Volumes – November was marked by brokers and trading venues reporting their October volumes. On the whole, October activity was off around 5% compared to September’s year high of FX volumes. Nonetheless, compared to the first eight months of the year, October’s trading was robust with several venues hitting record trading days in the beginning of the month. Expectations are that, despite the lack of major events to trigger currency wide volatility like in September and October, November’s trading is believed to have stayed firm. As such, the back-to-back months may have been able to save the year for many brokers. A result of the volatility increase is already being seen in broker valuations, such as when FXCM stated during its Q3 financial results that it isn’t counting on M&As to bolster company earnings in the near term.
The Participants in Forex Trading and their Role in the MarketGo to article >>
Funding for IPOs – Speaking about those valuations, while not a merger nor acquisition like October’s headline news story of City Index being purchased by GAIN Capital, during November we had an array of funding stories. Reportedly, new funding during the month was eToro which has been linked to Russian and Chinese investors. With the firm on the short list of brokers aiming to go public, the new funding may have been strategic and connected to expansion projects of eToro into China and Russia. In October, eToro launched ruble and yuan trading which was being directed at the firm’s growing client base in Russia and China.

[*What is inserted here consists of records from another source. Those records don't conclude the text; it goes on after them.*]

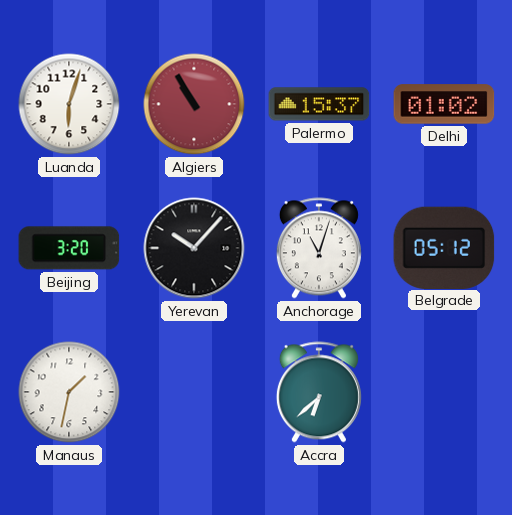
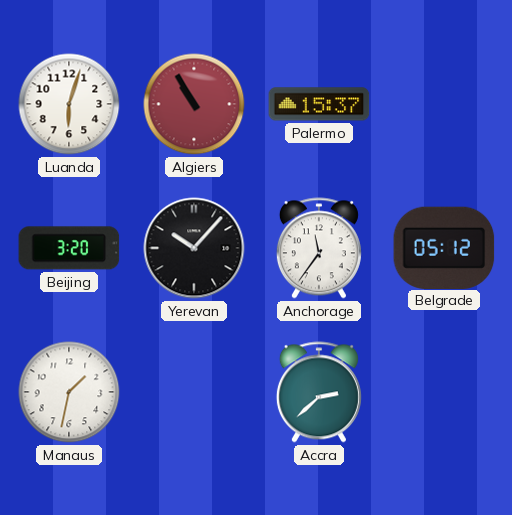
Delhi: 01:02 -> none
Anchorage: 11:03 -> 11:36
Accra: 6:38 -> 2:38
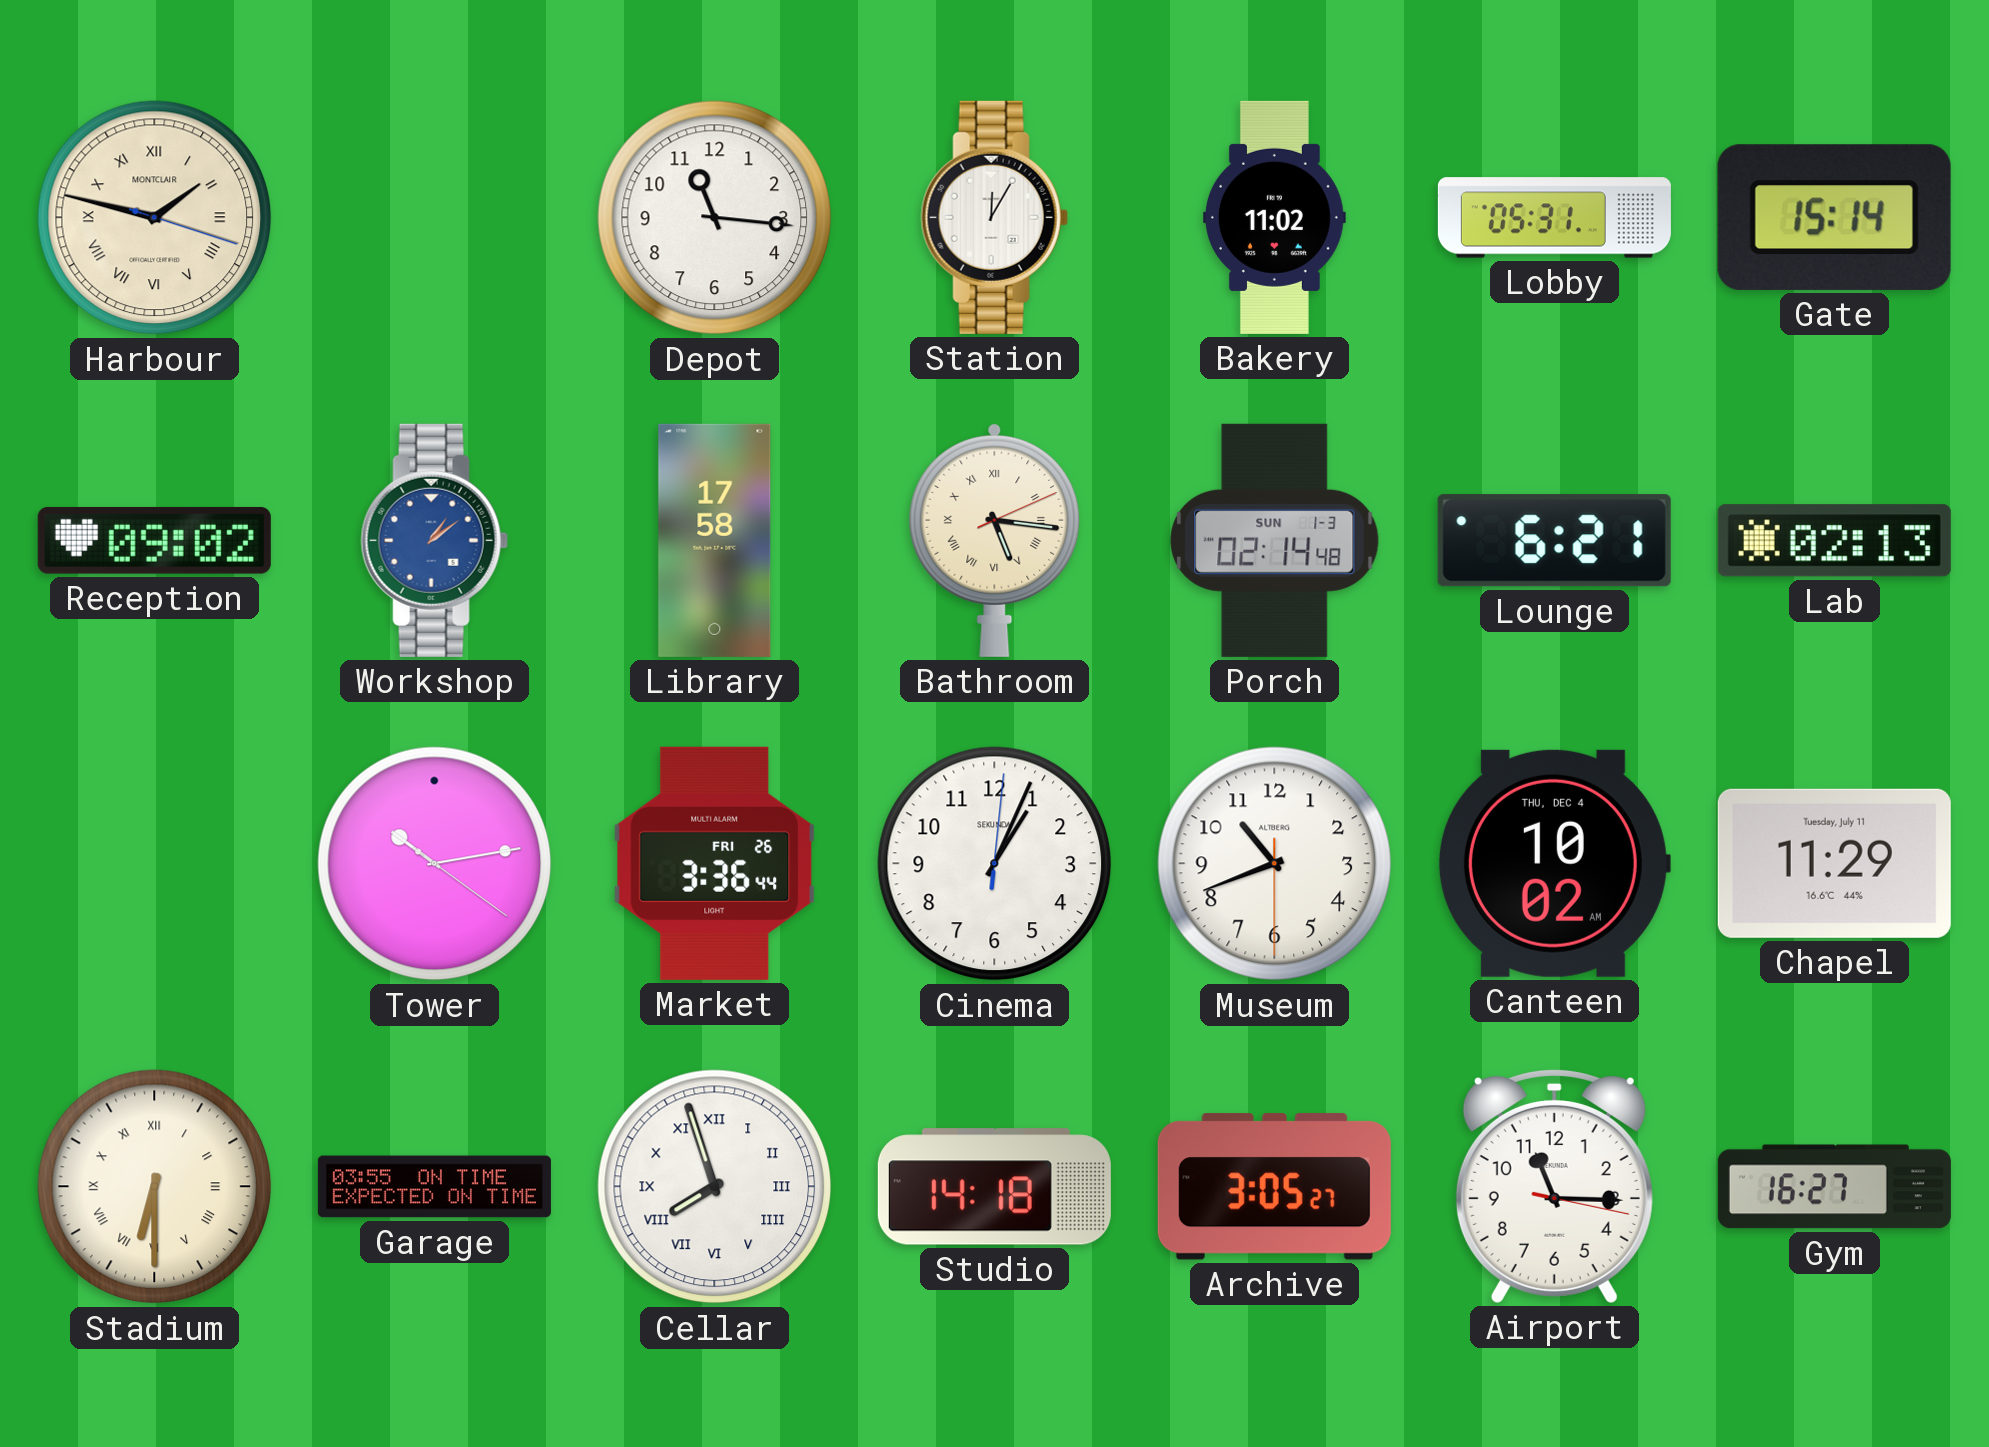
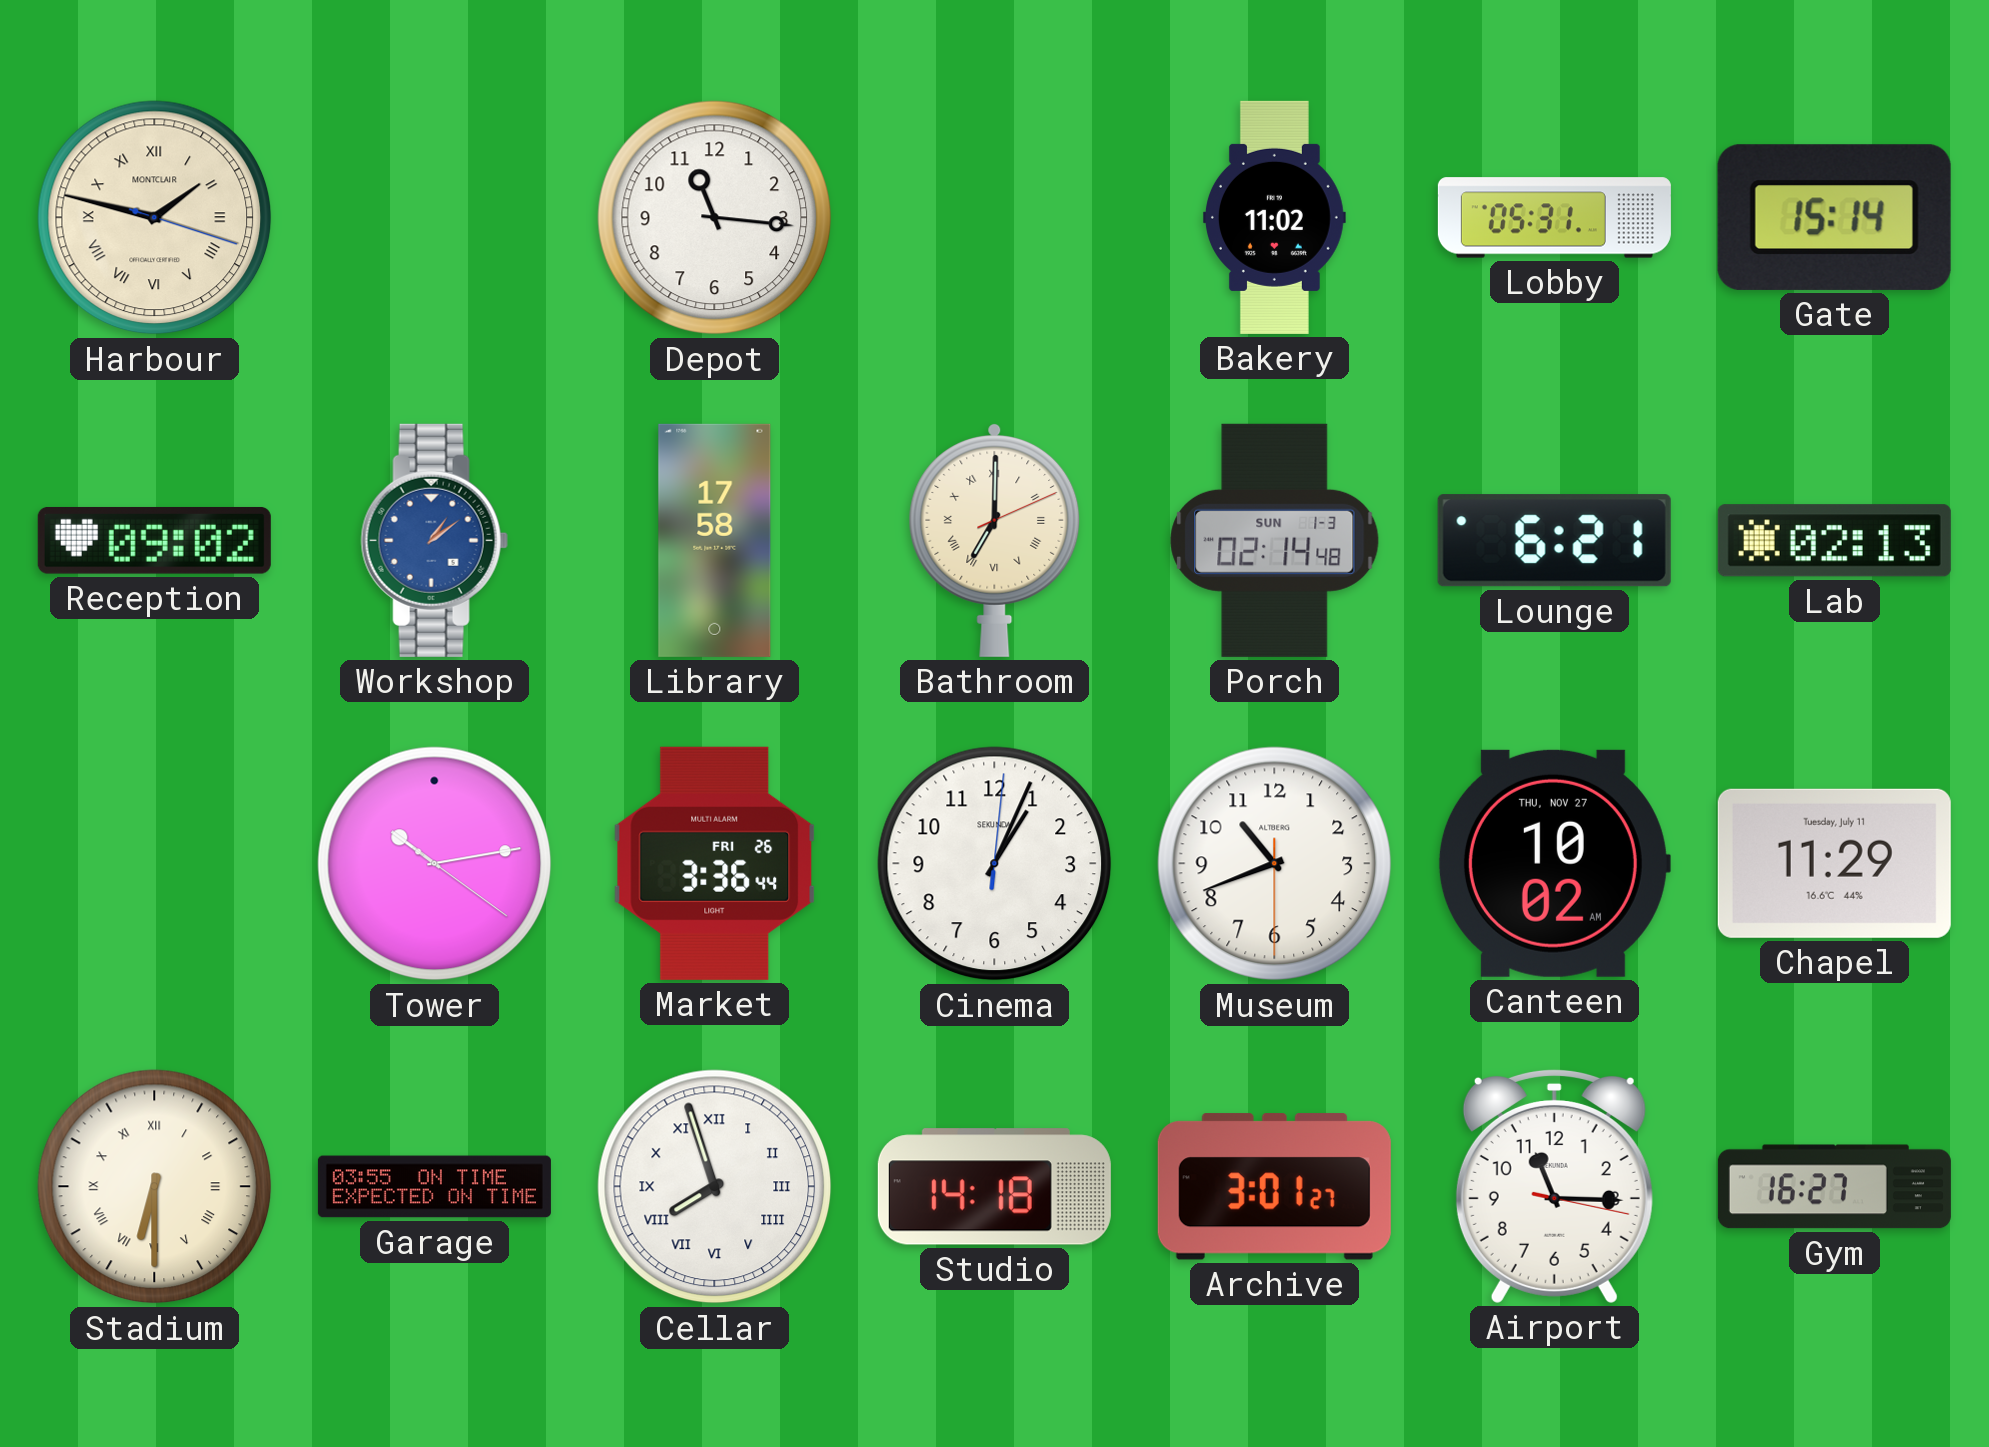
Station: 12:05 -> none
Bathroom: 5:16 -> 7:00
Canteen date: THU, DEC 4 -> THU, NOV 27
Archive: 3:05 -> 3:01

Choosing to tap the capital markets was Saxo Bank, which sold €42.5 million in corporate bonds during November. The firm cited that the funds were raised to increase their capital ratios well above regulatory requirements. At a 9.75% yield, the bonds appear a bit pricey in the low interest environment we are currently in. As such, beyond just providing a cushion to their capital requirements, the bond sale may have been an opportunistic funding raise to increase their available funding as they seek to initiate several different growth activities with a possible IPO on the horizon.
Not on track for an IPO was news that a new trading related business, backed by Israeli investor Moshe Hogeg, had purchased Invest.com for $5 million. Details of the upcoming venture have yet to become public, but the domain sale reveals that investors continue to see opportunities in the online trading sector.
London Summit: During November, Forex Magnates presented its flagship London conference event. If you missed the many other stories covering the event, this is a quick recap. Over 1,000 industry professionals attended the forex conference with representatives from retail brokers to the largest banks in the world. The name of the game was networking. I like to think that new business gets done with people you want to have a beer with since you are comfortable with the other party on a relationship basis. Beyond the networking opportunity, the event was a microcosm for the industry featuring numerous trends and new products.
Other notable stories and products launched during November:
- Hello Markets gains CySEC regulation as it aims to provide a licensed platform for its binary options brokers partners.
- Magick signs with Atom8, marking its first broker partnership for its cloud-based automatic trading services.
- Among interesting fintech related headlines, Goldman Sachs led a $15 million round in Kensho, a machine learning investment platform competing with stock analysts.
- 24Option revamps 24FX forex broker offering with new technology provider as they partner with PandaTS.
- Software AG and Fluent Trade Technologies partner to roll out a new FX surveillance software and feed handler targeted to prime brokers and buy-side funds.
- Integral launched FX Yield risk management platform as they bolster tools for market-making, redistributing liquidity and monitoring client order flow.